== Supplied data ==

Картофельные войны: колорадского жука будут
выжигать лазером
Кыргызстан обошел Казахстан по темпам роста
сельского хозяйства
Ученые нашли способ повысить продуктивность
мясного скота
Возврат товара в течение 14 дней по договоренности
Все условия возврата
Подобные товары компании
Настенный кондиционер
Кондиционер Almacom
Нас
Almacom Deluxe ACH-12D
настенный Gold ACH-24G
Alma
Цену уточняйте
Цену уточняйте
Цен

===
== Supplied data ==

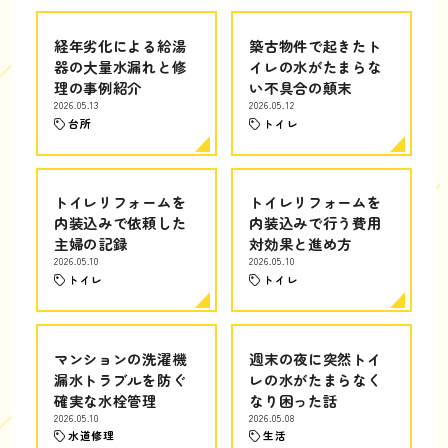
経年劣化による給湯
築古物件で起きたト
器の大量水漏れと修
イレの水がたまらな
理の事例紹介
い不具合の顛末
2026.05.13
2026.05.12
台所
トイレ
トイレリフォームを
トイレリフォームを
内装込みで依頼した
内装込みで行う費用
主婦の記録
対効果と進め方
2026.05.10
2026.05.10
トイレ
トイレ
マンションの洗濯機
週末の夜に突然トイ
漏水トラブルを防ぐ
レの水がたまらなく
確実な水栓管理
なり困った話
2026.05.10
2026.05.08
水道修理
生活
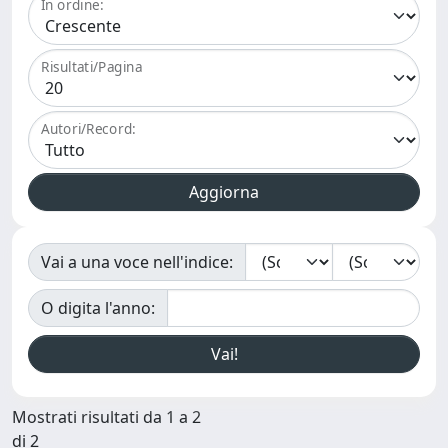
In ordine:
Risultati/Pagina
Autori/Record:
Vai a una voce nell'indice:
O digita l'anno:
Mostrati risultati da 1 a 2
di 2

===

Problem details:
Write out every line from the entries where "Almacom" appears.

Written answer:
Кондиционер Almacom
Almacom Deluxe ACH-12D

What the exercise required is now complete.